2023-07-29 19:18:50

by Chengfeng Ye

[permalink] [raw]
Subject: [PATCH v2] dmaengine: plx_dma: Fix potential deadlock on &plxdev->ring_lock

As plx_dma_process_desc() is invoked by both tasklet plx_dma_desc_task()
under softirq context and plx_dma_tx_status() callback that executed under
process context, the lock aquicision of &plxdev->ring_lock inside
plx_dma_process_desc() should disable irq otherwise deadlock could happen
if the irq preempts the execution of process context code while the lock
is held in process context on the same CPU.

Possible deadlock scenario:
plx_dma_tx_status()
-> plx_dma_process_desc()
-> spin_lock(&plxdev->ring_lock)
<tasklet softirq>
-> plx_dma_desc_task()
-> plx_dma_process_desc()
-> spin_lock(&plxdev->ring_lock) (deadlock here)

This flaw was found by an experimental static analysis tool I am developing
for irq-related deadlock.

The lock was changed from spin_lock_bh() to spin_lock() by a previous patch
for performance concern but unintentionally brought this potential deadlock
problem.

This patch reverts back to spin_lock_bh() to fix the deadlock problem.

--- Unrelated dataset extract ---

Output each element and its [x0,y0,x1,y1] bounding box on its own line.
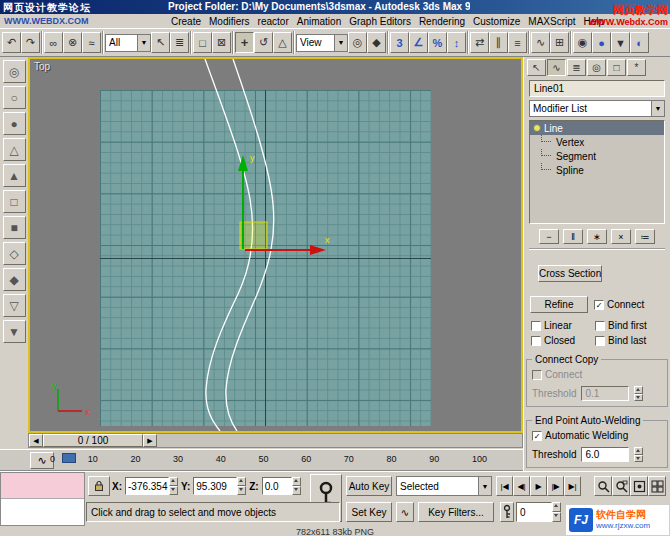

Fixes: 1d05a0bdb420 ("dmaengine: plx_dma: Move spin_lock_bh() to spin_lock()")
Signed-off-by: Chengfeng Ye <[email protected]>

Changes in v2
- Consistently use spin_lock_bh() on &plxdev->ring_lock instead of
spin_lock_irqsave().
---
drivers/dma/plx_dma.c | 4 ++--
1 file changed, 2 insertions(+), 2 deletions(-)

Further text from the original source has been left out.